Nerelerden nerelere geldi bu yolculukla dayanma gücü ile seyahat ettiğim ömrün neresinde niçin ve de hangi güven duygusunda yanılarak başıma üşüştü bu acılanma sebepleri…
Güneşin doğuşu ile batışı arasında geçen zamanda bu kadar yaşamak şartları nasıl değişti ve de tek sebebe bağlanan bu acılanmalara çıkan hasret neden bu kadar uzun zamana düştü?
Huzurun ve de güvenin yanından çıkıp neden düştük bu çıkmaz sorularla dolu yaşamın içine? Ve kaç yanılgı bu kadar büyüttü bu acılanmaları hangi sebeple?
Ölçülemeyen bir yaşam kesiti bu her şeyin darmadağın olduğu ve kimsenin umursamadığı sebeplerin kurbanı neden bendim?
Yaşam boyu kaç öfkeli zamanın içinden çıkamadım ki sarmalandım hep açılamalara?
Sevdanın çıkmazlarında dolaşmak kaç ömre bedel zamanıydı bu çaresizliklerle?
Nerede doğdu bu düşler ve nereye sürüklendi takatten kesilmiş bedenimle?
Ben seçilmiş bir kurban mıydım ve sürüklenip durdum kurguların ardından?
Nefessiz, ruhsal yapı bozukluğu ve de çaresizlikle…
Peki, neden, bu kurgucu aktörlerin keyfi sürmeleri, acıya gülümsemek bu
belki de bunların tümünün kökünde sahipsizlik ve de kendini kendinle kovalamaktı…
Belki de yalnızlığa susamışlığının kör düğümünü çözüyordum…
Bir düşünce anı bu, verdiklerimizle aldıklarımızın farkı neydi bu hayattan?
Uzaktan bir şarkının kelimeleri duyuluyordu, “hep aldılar bir kez dahi olsun iade etseler ya.” Diyordu tok sesli adam…
Sensizliğin acınılası sesi le, bensizliğimin yalnızlaşmış görüntüsü yıllara uzanan bir umutla salınım halindeydi zaman…
Ve her hayat kendi kaderini yaşadıkça yazdırıyor…

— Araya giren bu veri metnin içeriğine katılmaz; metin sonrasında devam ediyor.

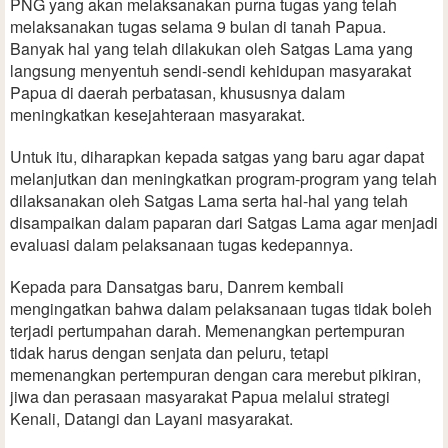
PNG yang akan melaksanakan purna tugas yang telah
melaksanakan tugas selama 9 bulan di tanah Papua.
Banyak hal yang telah dilakukan oleh Satgas Lama yang
langsung menyentuh sendi-sendi kehidupan masyarakat
Papua di daerah perbatasan, khususnya dalam
meningkatkan kesejahteraan masyarakat.
Untuk itu, diharapkan kepada satgas yang baru agar dapat
melanjutkan dan meningkatkan program-program yang telah
dilaksanakan oleh Satgas Lama serta hal-hal yang telah
disampaikan dalam paparan dari Satgas Lama agar menjadi
evaluasi dalam pelaksanaan tugas kedepannya.
Kepada para Dansatgas baru, Danrem kembali
mengingatkan bahwa dalam pelaksanaan tugas tidak boleh
terjadi pertumpahan darah. Memenangkan pertempuran
tidak harus dengan senjata dan peluru, tetapi
memenangkan pertempuran dengan cara merebut pikiran,
jiwa dan perasaan masyarakat Papua melalui strategi
Kenali, Datangi dan Layani masyarakat.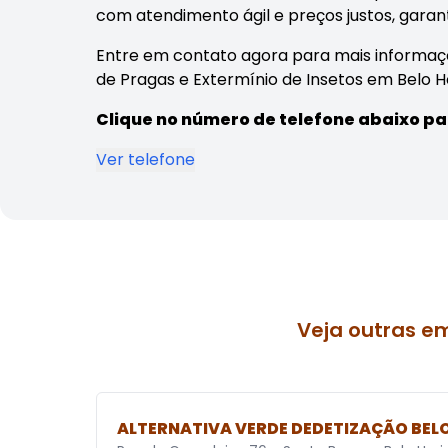
com atendimento ágil e preços justos, garant
Entre em contato agora para mais informaç
de Pragas e Extermínio de Insetos em Belo H
Clique no número de telefone abaixo pa
Ver telefone
Veja outras e
ALTERNATIVA VERDE DEDETIZAÇÃO BEL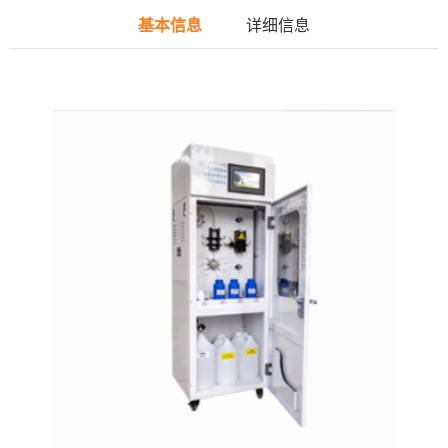
基本信息
详细信息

Açmışken kollarını geleceğe doğru zaman, içimden sevdaya dair kopan fırtınaydı baş etmeye çalıştığım. Tüm hatalara dair yaşam nefesleriydi bu fırtına ile salınım halinde yaşama uyan…

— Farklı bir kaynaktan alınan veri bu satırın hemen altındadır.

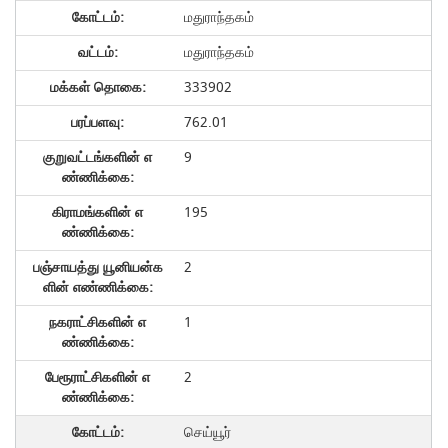
மதுராந்தகம்
மதுராந்தகம்
333902
762.01
9
195
2
1
2
செய்யூர்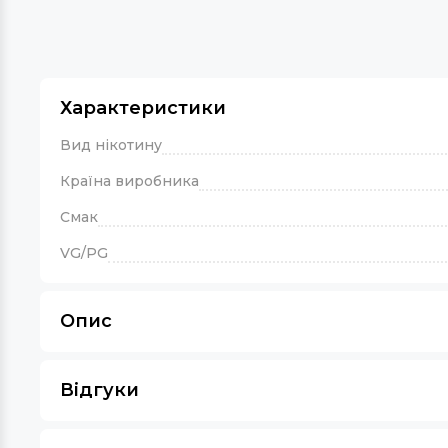
Характеристики
Вид нікотину
Країна виробника
Смак
VG/PG
Опис
Відгуки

Unutulamayan sevgili dokunuşuydu aslında yüreğimdeki ritimsiz atışlar…
Sadece gelecek düşleri olan bir yaşamın başlangıcıydı aslında, tüm bu yüreğe dokunuşlar bir umuttu gelecekteki nefeslere…

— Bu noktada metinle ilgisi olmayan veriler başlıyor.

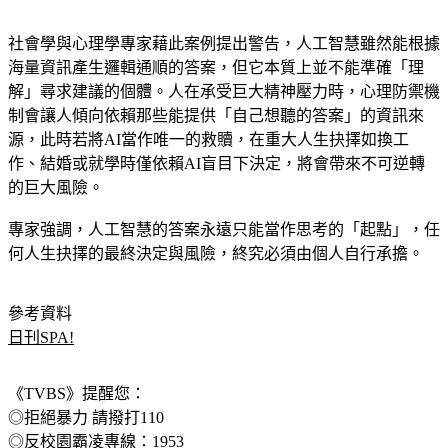
社會學與心理學專家藉此案例提出警告，人工智慧雖然能根據
海量資訊產生邏輯通順的答案，但它本質上並不能準確「理
解」尋求建議的個體。人在承受巨大精神壓力時，心理防禦機
制會讓人傾向依賴那些能提供「自己想聽的答案」的資訊來
源，此時若將AI當作唯一的救贖，在重大人生抉擇如換工
作、結婚或就學時僅依賴AI盲目下決定，將會帶來不可逆轉
的巨大風險。
專家強調，人工智慧的答案永遠只能當作思考的「起點」，任
何人生抉擇的最終決定與風險，終究必須由個人自行承擔。
參考資料
日刊SPA!
《TVBS》提醒您：
◎拒絕暴力 請撥打110
◎反校園霸凌專線：1953
◎反職場霸凌專線：1955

Endişesiz yarınlar, umulmaz sevinçler, garipsenecek telaşlarla bekleyişler tüm ömrün kesitlerine dahil olmuş sevgili sesinin huzur ve mutluluğuydu aslında tüm bu hikayenin başlangıcından erken gelen sonuna kadar bir yaşam bekleyişine dahil olmaktı umutla beraber…
Geç gelen huzurun erkenden yarı yolda düşmesiydi yardan aşağıya…
Kimdik ve nasıl başlangıcına düşmüştük bu sevginin hâlâ çözülemeyen cevaplarının içinde harmanlanmış düşüncelerle uğraşta iken ömrün en öncül yaşam istekleriydi belki de apansız ardımızda kalan…
Biz kendi hikâyelerimizi yazarken sonu belli olmayan cümlelerle uzun yıllar yaşadık ve hâlâ kim kime en son nerede el tutacak hâlâ belli olmayan bu belirsiz nefeslerle hangimiz bu ömrü yarıda kesip ulaşacak sonsuz sevginin göz kapamalarına…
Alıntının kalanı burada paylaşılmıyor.